Table 1: Descriptive statistics regarding participants at IAPSMCON workshop- Gender differentiated
Characteristic	Female, N = 13¹	Male, N = 13¹	Prefer not to say, N = 3¹
Age (years)	37.3 (9.7)	43.5 (9.8)	28.7 (3.5)
State of residence
Andhra Pradesh	1 (7.7%)	1 (7.7%)	0 (0%)
Assam	0 (0%)	1 (7.7%)	0 (0%)
Bihar	1 (7.7%)	0 (0%)	0 (0%)
Chattisgarh	0 (0%)	1 (7.7%)	0 (0%)
Delhi	1 (7.7%)	1 (7.7%)	0 (0%)
Gujarat	1 (7.7%)	0 (0%)	0 (0%)
Haryana	1 (7.7%)	0 (0%)	0 (0%)
Karnataka	3 (23%)	1 (7.7%)	1 (33%)
Kerala	3 (23%)	2 (15%)	1 (33%)
Maharashtra	1 (7.7%)	0 (0%)	0 (0%)
Orissa	0 (0%)	1 (7.7%)	0 (0%)
Pondicherry	0 (0%)	1 (7.7%)	0 (0%)
Punjab	0 (0%)	1 (7.7%)	0 (0%)
Tamil Nadu	0 (0%)	2 (15%)	1 (33%)
Uttar Pradesh	0 (0%)	1 (7.7%)	0 (0%)
West Bengal	1 (7.7%)	0 (0%)	0 (0%)
Years of experience	10.5 (9.4)	16.8 (7.7)	2.3 (1.2)
area_spec
Clinical departments	3 (23%)	3 (23%)	1 (33%)

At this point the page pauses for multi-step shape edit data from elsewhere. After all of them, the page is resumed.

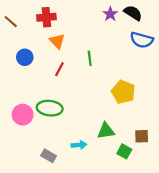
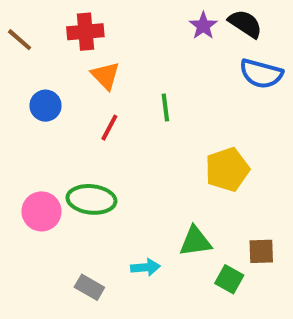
yellow pentagon: (123, 92) -> (227, 169), turned 30

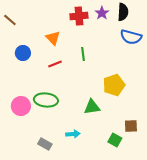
black semicircle: (245, 24) -> (123, 12), turned 60
red cross: (85, 32) -> (79, 16), moved
red line: (109, 128) -> (55, 64), turned 40
green triangle: (195, 241) -> (92, 107), moved

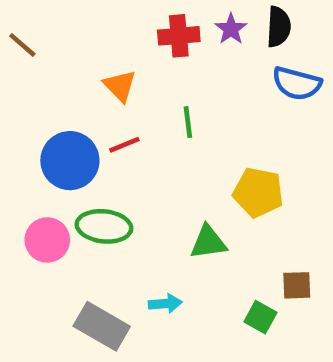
blue circle: (23, 53) -> (70, 161), moved, size x1.6
yellow pentagon: (114, 85) -> (258, 192), turned 30
gray rectangle: (45, 144) -> (102, 326), size x1.6

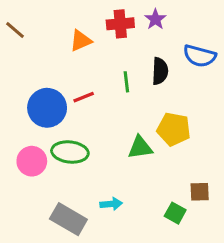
black semicircle: (279, 27) -> (160, 71), moved
orange triangle: (120, 86) -> (81, 41), moved, turned 50
green triangle: (208, 242) -> (140, 147), moved

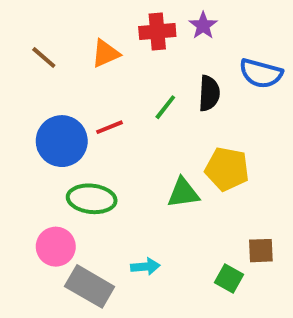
brown line: (15, 30) -> (44, 57), moved
green line: (126, 82) -> (165, 107), turned 45
pink circle: (32, 161) -> (56, 247), moved

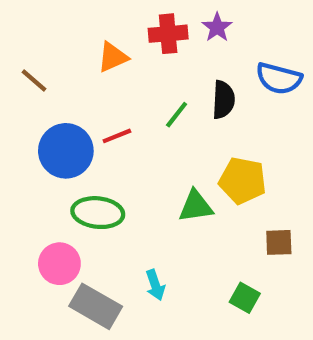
brown line: (44, 57) -> (34, 81), moved
brown square: (261, 251) -> (279, 242), moved
cyan arrow: (145, 267) -> (155, 285), turned 76

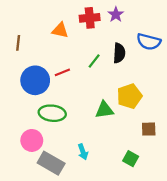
orange triangle: (113, 57) -> (60, 30), turned 36
brown line: (34, 81) -> (18, 43), turned 56
yellow pentagon: (243, 181) -> (129, 96), turned -30

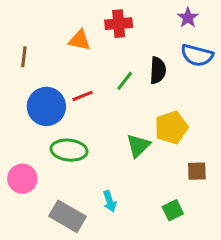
purple star: (116, 14) -> (188, 18), moved
green triangle: (104, 110) -> (138, 146), turned -36
pink circle: (32, 140) -> (22, 179), moved
green square: (131, 159) -> (173, 210), turned 35

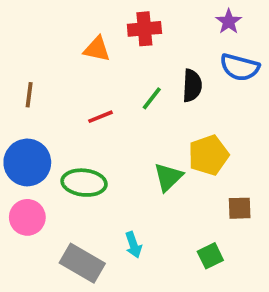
brown line: (24, 57) -> (29, 95), moved
blue circle: (46, 106) -> (27, 162), moved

Public health/ Community medicine	10 (77%)	10 (77%)	2 (67%)
Designation
Faculty	6 (46%)	10 (77%)	1 (33%)
Student	7 (54%)	3 (23%)	2 (67%)
freq_da_tool
1	1 (7.7%)	3 (23%)	0 (0%)
2	4 (31%)	1 (7.7%)	2 (67%)
3	1 (7.7%)	2 (15%)	0 (0%)
4	5 (38%)	5 (38%)	1 (33%)
5	2 (15%)	2 (15%)	0 (0%)
da_tool
Don't use	0 (0%)	1 (7.7%)	0 (0%)
Jamovi	1 (7.7%)	0 (0%)	0 (0%)
MS Excel	3 (23%)	2 (15%)	0 (0%)
R	2 (15%)	2 (15%)	0 (0%)
SPSS	4 (31%)	6 (46%)	2 (67%)
STATA	3 (23%)	2 (15%)	1 (33%)
conf_no
1-3	5 (38%)	7 (54%)	1 (33%)
4-6	5 (38%)	2 (15%)	1 (33%)
More than 6	2 (15%)	3 (23%)	0 (0%)
None	1 (7.7%)	1 (7.7%)	1 (33%)
seniority
Juniors	9 (69%)	3 (23%)	3 (100%)
Seniors	4 (31%)	10 (77%)	0 (0%)
¹ Mean (SD); n (%)

In line coding

There were 29 participants at the pre conference workshop. The mean age of the participants at the workshop is 39.2068966 years.